BIRMINGHAM, Ala. (DTN) -- Many in the cattle industry are convinced prices would be better for feeders if there were more transparency in the spot market. There appears to be little consensus around that issue, however, judging by a panel discussion during USDA's 97th Annual Agricultural Outlook Forum.
Glynn Tonsor, Kansas State University ag economist; Lee Schulz, Iowa State University ag economist; and William Hahn, USDA-ERS economist, gave presentations under the theme "Challenges to Livestock Market Transparency." Attendees looking for specific solutions pertinent to market transparency in the cattle industry may have felt the discussion too "thin" on details.
Tonsor spent the most time addressing the subject, but he did not discuss specific plans. He noted there were multiple efforts underway to increase activity in spot negotiated cattle markets, some of those being calls to force a degree of transparency via legislation. Asked his thoughts on legislative proposals for a 50% negotiated sale requirement, he noted that, while there is economic value in a robust spot market regularly reported, any attempt to try to force more volume in markets will come at a cost.
"The industry has evolved the way it has for a lot of reasons," Tonsor said, adding commentary about adapting, modifying and having resilience in the supply chain does not align well with how normal spot markets work.
"If we change one thing, four more will follow," he cautioned. "We have to be careful about forcing change because it will have consequences.

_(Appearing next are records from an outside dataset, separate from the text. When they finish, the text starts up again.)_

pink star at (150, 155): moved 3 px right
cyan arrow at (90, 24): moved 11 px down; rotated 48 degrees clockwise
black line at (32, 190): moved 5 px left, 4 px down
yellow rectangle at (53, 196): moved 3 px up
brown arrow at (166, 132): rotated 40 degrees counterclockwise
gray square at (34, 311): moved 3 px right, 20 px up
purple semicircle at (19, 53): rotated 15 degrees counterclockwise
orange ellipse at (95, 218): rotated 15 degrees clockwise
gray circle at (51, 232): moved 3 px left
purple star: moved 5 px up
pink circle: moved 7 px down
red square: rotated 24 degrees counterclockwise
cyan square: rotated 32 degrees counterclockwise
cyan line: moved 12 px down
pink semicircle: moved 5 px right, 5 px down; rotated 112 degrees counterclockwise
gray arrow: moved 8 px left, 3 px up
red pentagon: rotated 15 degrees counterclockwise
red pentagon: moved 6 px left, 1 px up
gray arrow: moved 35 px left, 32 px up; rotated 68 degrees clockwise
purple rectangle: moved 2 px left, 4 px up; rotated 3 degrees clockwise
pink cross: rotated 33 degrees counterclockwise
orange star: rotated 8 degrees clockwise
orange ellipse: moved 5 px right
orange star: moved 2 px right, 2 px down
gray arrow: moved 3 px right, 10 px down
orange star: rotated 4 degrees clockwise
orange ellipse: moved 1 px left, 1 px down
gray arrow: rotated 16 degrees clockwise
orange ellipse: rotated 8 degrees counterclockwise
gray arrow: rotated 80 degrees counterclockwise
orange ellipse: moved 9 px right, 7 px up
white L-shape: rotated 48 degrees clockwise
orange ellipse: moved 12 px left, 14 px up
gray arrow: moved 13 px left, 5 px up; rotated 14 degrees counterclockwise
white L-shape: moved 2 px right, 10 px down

There is no free lunch."
Tonsor added research is underway to look at options to improve spot market price reporting. He said it is important to recognize there is resilience in the U.S. meat supply chain, demonstrated by recovery after the COVID-induced deep dive the cattle market took in April and May 2020.
"Embedded in that [resiliency] is volume of spot trade, and that is a topic with decades of discussion. Some of the proposals we are looking at today take the industry away from a free-market philosophy, and I share concerns others have over that," he said.
While presenters did not take positions in favor of, or against, specific legislative solutions to increase market transparency, the elephant in the room was clearly price reporting legislation put forth by Sen. Charles Grassley, R-Iowa.
In May 2020, Grassley introduced recycled legislation aimed at amending the Agricultural Marketing Act (AMA) and requiring packers to acquire no less than 50% of the cattle they will process within 14 days through spot-market cash sales from nonaffiliated producers. Today the bill has bipartisan support, with 11 cosponsors, including senators from the states of Montana, Iowa, Mississippi, Louisiana, New Jersey, South Dakota, Minnesota, North Dakota and Oregon.
Similar provisions to Grassley's bill were added to legislation introduced last week by six Senate Democrats, the Justice for Black Farmers Act. That bill includes several provisions to amend the Packers and Stockyards Act. The bill expands definitions of unlawful practices for forward contracts, including prohibiting packers from owning livestock more than seven days before slaughter. Packers would also be required to buy 50% of their daily livestock slaughter through spot market sales.